Necessity is the mother of invention, as the old saying goes; and in warfare, necessities can be urgent indeed. As a result, many technological innovations occur during wartime. The First World War brought us huge advances in aircraft design; the Second World War brought us atomic energy. But on a less grandiose scale, technical innovations occurred all the time in response to the immediate needs of the opposing forces..An article by Phil Llewellin in the June issue of Automobile Magazine recently brought some technical innovations that may not always have received their due: "Hobart's Funnies."

D-Day was the greatest amphibious operation in history. General Eisenhower's plan called for the Allies to put ashore 120,000 troops and 14,000 vehicles by the end of the first day. More than 6,000 vessels supported the assault.



Among the vehicles put ashore by the slab-sided landing craft were some of the strangest machines ever seen on a battlefield--and many of them had their genesis in an earlier raid whose name is all too familiar to Canadians: Dieppe.

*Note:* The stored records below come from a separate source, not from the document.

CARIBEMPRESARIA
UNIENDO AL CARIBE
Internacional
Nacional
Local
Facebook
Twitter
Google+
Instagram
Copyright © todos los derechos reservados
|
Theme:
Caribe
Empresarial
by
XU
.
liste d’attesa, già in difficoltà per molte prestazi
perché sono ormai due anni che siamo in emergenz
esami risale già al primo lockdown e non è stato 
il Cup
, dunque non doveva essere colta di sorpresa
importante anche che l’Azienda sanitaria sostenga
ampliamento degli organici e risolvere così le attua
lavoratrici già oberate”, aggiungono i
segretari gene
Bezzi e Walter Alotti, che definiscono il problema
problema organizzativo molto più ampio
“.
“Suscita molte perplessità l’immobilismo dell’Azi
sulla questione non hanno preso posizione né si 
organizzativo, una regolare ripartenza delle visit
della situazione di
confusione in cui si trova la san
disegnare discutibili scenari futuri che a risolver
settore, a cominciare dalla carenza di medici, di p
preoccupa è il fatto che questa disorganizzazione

In August, 1942, the Allies raided Dieppe with 6,000 troops and a force of Churchill tanks. They lost 3,500 men and most of their armor. One result of that disaster was further fortification of the French coast by the Germans, with steel and concrete obstacles designed to cripple landing craft, plus barbed wire, forts, pillboxes and huge, fortified artillery emplacements. But another result was a recognition by the Allies that they would need new, specialized kinds of armored fighting vehicles if they were to successfully invade France.



In March of 1943 Major General Sir Percy Hobart, who had commanded the famous British "Desert Rats" armored division in North Africa, was summoned to London to meet with General Sir Alan Brooke, Chief of the Imperial General Staff. Brooke wanted to raise a new armored division charged with developing, training and using a variety of special-purpose armored fighting vehicles to lead the Allies into France. Hobart was put in charge of Britain's 79th Armoured Division, devoted to that purpose.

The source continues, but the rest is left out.